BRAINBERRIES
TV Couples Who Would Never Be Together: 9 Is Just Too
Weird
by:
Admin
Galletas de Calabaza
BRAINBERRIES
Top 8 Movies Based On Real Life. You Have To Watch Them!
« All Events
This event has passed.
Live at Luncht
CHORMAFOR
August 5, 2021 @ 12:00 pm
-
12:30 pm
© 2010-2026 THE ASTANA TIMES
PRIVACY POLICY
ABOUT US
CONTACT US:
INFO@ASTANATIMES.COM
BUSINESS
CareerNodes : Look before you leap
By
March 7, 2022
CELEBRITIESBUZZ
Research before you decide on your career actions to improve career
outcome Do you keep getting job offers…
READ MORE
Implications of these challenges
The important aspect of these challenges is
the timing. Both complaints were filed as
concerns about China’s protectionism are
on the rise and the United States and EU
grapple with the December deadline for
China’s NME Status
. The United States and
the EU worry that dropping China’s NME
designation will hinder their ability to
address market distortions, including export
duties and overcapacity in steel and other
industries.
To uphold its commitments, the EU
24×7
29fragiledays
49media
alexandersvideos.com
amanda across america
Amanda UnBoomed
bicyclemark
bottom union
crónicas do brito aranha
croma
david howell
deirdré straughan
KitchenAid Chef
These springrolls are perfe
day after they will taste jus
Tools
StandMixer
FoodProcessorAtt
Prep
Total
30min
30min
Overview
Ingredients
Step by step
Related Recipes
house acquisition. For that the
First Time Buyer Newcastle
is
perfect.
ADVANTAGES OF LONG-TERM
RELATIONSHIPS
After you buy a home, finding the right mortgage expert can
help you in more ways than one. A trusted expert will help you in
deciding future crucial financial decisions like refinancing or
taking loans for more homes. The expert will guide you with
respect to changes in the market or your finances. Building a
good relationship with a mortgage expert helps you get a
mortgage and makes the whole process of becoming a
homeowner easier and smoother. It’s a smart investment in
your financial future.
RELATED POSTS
------------------------------------------------------------------------
- [Work order] Go through the lines above and tally those with the string "mortgage". The total is all that is needed.

- [Solution for this task] 3